Boris Vian et Serge Reggiani: Le déserteur

Boris Vian (1920-1959) a écrit cette chanson en 1954. On en a fait beaucoup de versions. Ici vous pouvez écouter celle de Serge Reggiani, qui commence, comme introduction, avec le célèbre poème écrit par Arthur Rimbaud à l'âge de seize ans: Le dormeur du val.
Il a été écrivain, chanteur, musicien de jazz, ingénieur, scénariste, acteur, peintre et traducteur.
Étudiant extraordinaire, il était le deuxième enfant d'une famille aisée qui aimait toutes les manifestations artistiques; sa mère jouait du piano et de l'harpe, et son père était traducteur d'anglais et d'allemand et écrivait de la poésie.
À Paris, il fréquentait les cafés de Saint-Germain-des Près (café de Flore, café des Deux Margots) et il y a rencontré des intellectuels comme Jean-Paul Sartre, Raymond, Queneau ou Simone de Beauvoir et des artistes comme Juliette Gréco, Miles Davis ou Marcel Mouloudji, qui ont influencé sa production artistique.
Il s'agit d'une chanson très connue internationalement et qui a été traduite à beaucoup de langues. Elle raconte l'histoire d'un homme qui est appelé pour partir à la guerre, qui écrit une lettre au président pour lui annoncer sa décision de déserter et il y encourage tout le monde à faire de la sorte. Voilà pourquoi elle a créé à l'époque une grande polémique et sa version originale a été interdite pendant la guerre d' Indochine.

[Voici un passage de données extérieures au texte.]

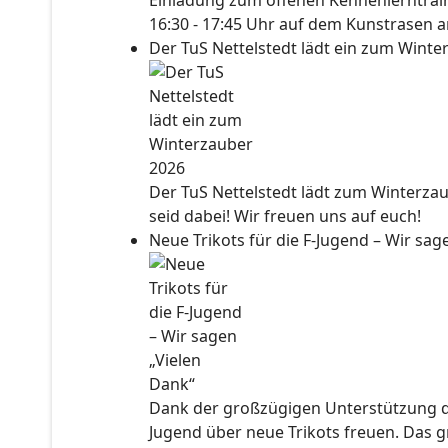
Einladung zum offenen Kennenlerntraini
16:30 - 17:45 Uhr auf dem Kunstrasen a
Der TuS Nettelstedt lädt ein zum Wint
Der TuS Nettelstedt lädt zum Winterzau
seid dabei! Wir freuen uns auf euch!
Neue Trikots für die F-Jugend – Wir sa
Dank der großzügigen Unterstützung der
Jugend über neue Trikots freuen. Das 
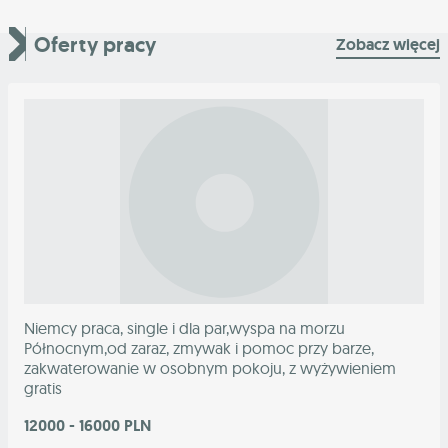
Oferty pracy
Zobacz więcej
Niemcy praca, single i dla par,wyspa na morzu
Północnym,od zaraz, zmywak i pomoc przy barze,
zakwaterowanie w osobnym pokoju, z wyżywieniem
gratis
12000 - 16000 PLN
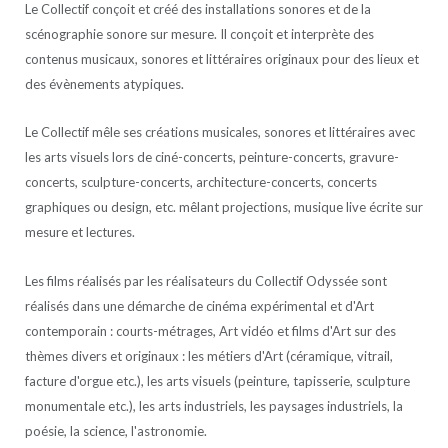
Le Collectif conçoit et créé des installations sonores et de la
scénographie sonore sur mesure. Il conçoit et interprète des
contenus musicaux, sonores et littéraires originaux pour des lieux et
des évènements atypiques.
Le Collectif mêle ses créations musicales, sonores et littéraires avec
les arts visuels lors de ciné-concerts, peinture-concerts, gravure-
concerts, sculpture-concerts, architecture-concerts, concerts
graphiques ou design, etc. mêlant projections, musique live écrite sur
mesure et lectures.
Les films réalisés par les réalisateurs du Collectif Odyssée sont
réalisés dans une démarche de cinéma expérimental et d'Art
contemporain : courts-métrages, Art vidéo et films d'Art sur des
thèmes divers et originaux : les métiers d'Art (céramique, vitrail,
facture d'orgue etc.), les arts visuels (peinture, tapisserie, sculpture
monumentale etc.), les arts industriels, les paysages industriels, la
poésie, la science, l'astronomie.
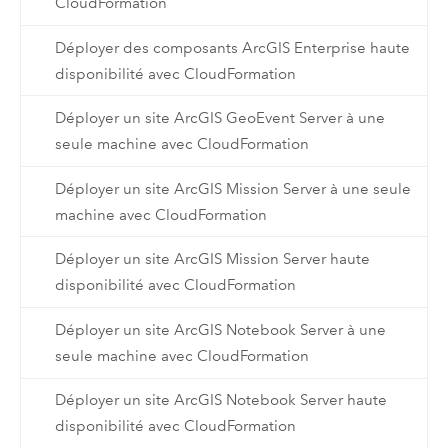
CloudFormation
Déployer des composants ArcGIS Enterprise haute
disponibilité avec CloudFormation
Déployer un site ArcGIS GeoEvent Server à une
seule machine avec CloudFormation
Déployer un site ArcGIS Mission Server à une seule
machine avec CloudFormation
Déployer un site ArcGIS Mission Server haute
disponibilité avec CloudFormation
Déployer un site ArcGIS Notebook Server à une
seule machine avec CloudFormation
Déployer un site ArcGIS Notebook Server haute
disponibilité avec CloudFormation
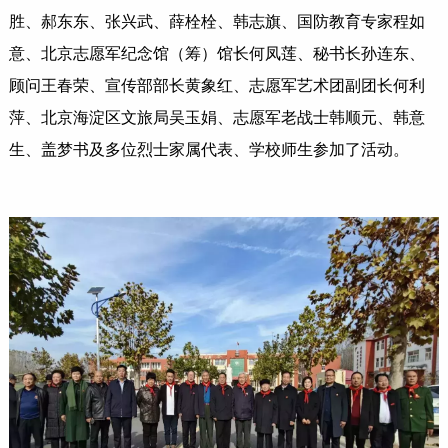
胜、郝东东、张兴武、薛栓栓、韩志旗、国防教育专家程如
意、北京志愿军纪念馆（筹）馆长何凤莲、秘书长孙连东、
顾问王春荣、宣传部部长黄象红、志愿军艺术团副团长何利
萍、北京海淀区文旅局吴玉娟、志愿军老战士韩顺元、韩意
生、盖梦书及多位烈士家属代表、学校师生参加了活动。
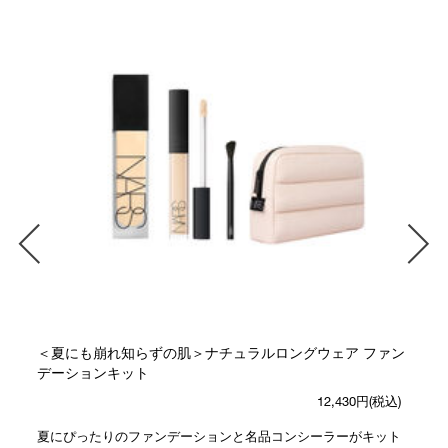
＜夏にも崩れ知らずの肌＞ナチュラルロングウェア ファン
デーションキット
12,430円(税込)
夏にぴったりのファンデーションと名品コンシーラーがキット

Boris Vian (1920-1959) escribió esta canción en 1954. Desde entonces se han hecho muchas versiones de ella. Aquí podéis escuchar la de Serge Reggiani, que comienza, como introducción a la canción, con el famoso poema que Arthur Rimbaud escribió cuando tenía 16 años : Le dormeur du val.
Fue escritor, cantante, músico de jazz, ingeniero, guionista, actor, pintor y traductor. Fue un extraordinario estudiante. Era el segundo hijo de una familia acomodada y amante del arte; su madre tocaba el piano y el arpa, su padre era traductor de inglés y alemán y escribía poesía.
En París frecuentaba los cafés de Saint-Germain-des Près (café de Flore et café des Deux Margots) y allí conoció a intelectuales como Jean Paul- Sartre, Raymond, Queneau o Simone de Beauvoir et a artistas como Juliette Gréco, Miles Davis o Marcel Mouloudji, que han influenciado su producción artística.
Se trata de una canción conocida internacionalmente y traducida a muchos idiomas.
Cuenta la historia de un joven que es llamado a filas para ir a la guerra y que escribe una carta al presidente en la que le comunica su decisión de desertar al mismo tiempo que anima a la gente a que haga lo mismo. Por ello fue una canción muy polémica y la versión original fue censurada durante la guerra de Indochina.




Le dormeur du val.
Arthur Rimbaud (1854-1891)

C'est un trou de verdure où chante une rivière,
Accrochant follement aux herbes des haillons
D'argent; où le soleil, de la montagne fière,
Lui: c'est un petit val qui mousse des haillons.

Un soldat jeune, bouche ouverte, tête nue,
Et la nuque baignant dans le frais cresson bleu,
Dort; il est étendu dans l'herbe, sous la nue,
Pâle dans son lit vert où la lumière pleut.

Les pieds dans les glaïeuls, il dort. Souriant comme
Sourirait un enfant malade, il fait un somme:
Nature, berce-le chaudement: il a froid.

Les parfums ne font pas frissonner sa narine;
Il dort dans le soleil, la main sur sa poitrine,
Tranquille.Il a deux trous rouges au côté droit.

Arthur Rimbaud (1870)

El durmiente del valle


Es un claro del bosque donde canta un río
Cuelgan alocadamente de las hierbas harapos
De plata; donde el sol de la altiva montaña
Luce: es un pequeño valle espumoso de luz.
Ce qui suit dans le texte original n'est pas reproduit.